If the chart server isn't running, use Flask test client or matplotlib directly.
Chart 2: Rolling correlation (30-day)
Rolling correlation of each replication vs the actual fund. Use matplotlib:
from replication_utils import rolling_correlation
corr_df = rolling_correlation(prices_df, 'TICKER', ['TICKER_REPL', 'TICKER_REPL_DYN'])
Save as TICKER-rolling-correlation-chart.png.
Chart 3: Notional evolution (absolute $M)
Line chart of each asset class's notional exposure over time, plus NAV dashed line.
Only possible if NAV/AUM data is available. Save as TICKER-notional-evolution-chart.png.
Chart 4: Allocation % over time
Line chart of each asset class as % of gross notional. This is always possible if weight history exists.
Save as TICKER-notional-pct-chart.png.
Chart verification: Always check file size (wc -c) — files under 1KB are errors, not PNGs.

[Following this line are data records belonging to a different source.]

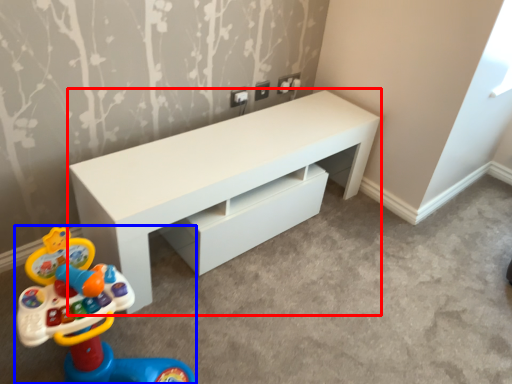 Question: Which point is further to the camera, table (highlighted by a red box) or toy (highlighted by a blue box)?

Choices:
 (A) table
 (B) toy

Answer: (A) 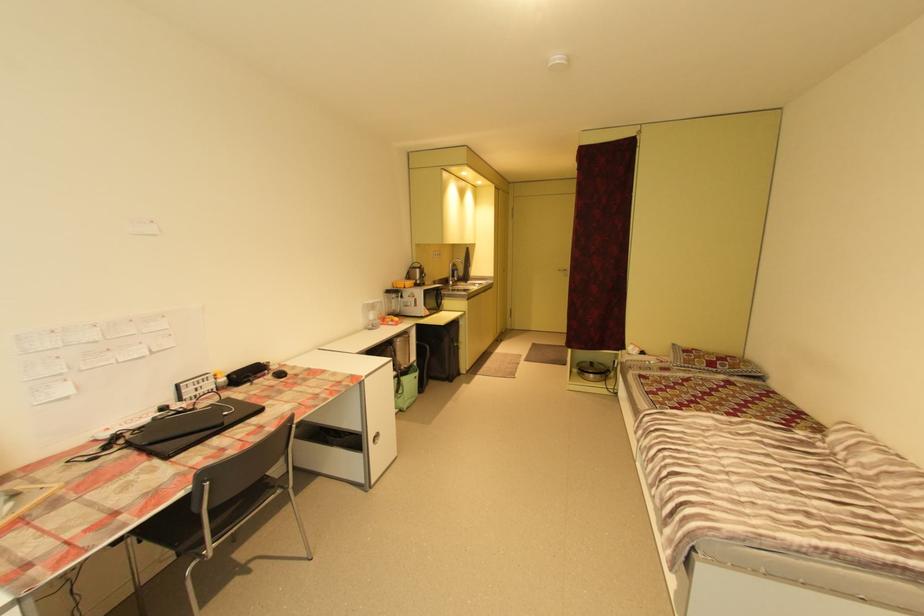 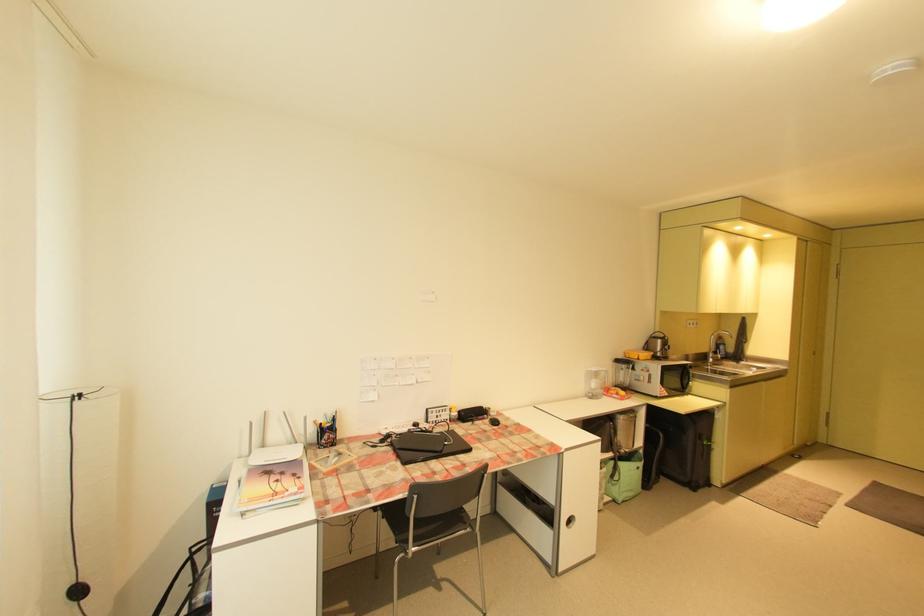 Question: I am providing you with two images of the same scene from different viewpoints. Please identify which objects are invisible in image2.

Choices:
 (A) black computer mouse
 (B) microwave door handle
 (C) kettle handle
 (D) none of these

Answer: (D)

Phase 4: Update Vault Note
Add a ## Replication analysis section to the fund's actor note with:
Results table:
| Method | Total return | vs TICKER | Notes | |--------|-------------|-----------|-------| | TICKER (actual) | +X.XX% | — | Reference | | Tier 1 (static 1x) | +X.XX% | X.XXpp | Baseline | | Tier 2 (dynamic + lev) | +X.XX% | X.XXpp | Time-varying weights |Holdings-to-proxy mapping table (from Phase 1)
Charts with captions:
![[TICKER-replication-comparison-chart.png]] *Normalized comparison of TICKER vs replication tiers since inception...*Gap analysis paragraph: Explain what the residual is — rebalancing alpha, roll yield, instrument mismatch, currency effects, cash collateral yield. Quantify where possible using the progressive tier comparison (what each improvement closed).
Phase 5: Compliance
- Run compliance check:
python scripts/check_note_compliance.py investing/Actors/TICKER.md - Create stubs for any dead links
- Add daily note entry summarizing the replication work
Rules
- NEVER delete existing chart embeds from the note — add new ones alongside
- Always verify proxy data quality before building — check for gaps, splits, dividend adjustments
- Use
prices_long(narrow format) for storing synthetic tickers — the wide table is at column limit - Ticker naming convention:
TICKER_REPL(static),TICKER_REPL_DYN(dynamic),TICKER_REPL_FUT(futures proxy) - The residual is the insight. A perfect replication is boring. The gap between replication and actual fund reveals what the manager is really doing — that's what belongs in the note.
- Currency matters enormously. Always check if the fund's international holdings are hedged or unhedged. Using BNDX (hedged) to proxy unhedged Euro-Bund futures can explain 3-5pp of tracking error in a year where EUR moves 6%.
- Leverage cost = annual rate / 252 per day. Use the fund's actual financing rate if disclosed, otherwise SOFR + spread (~4.8% as of 2026).
- Shared utilities in
scripts/replication_utils.py— use them. Don't duplicatebuild_index,compute_returns,store_tickerin new scripts.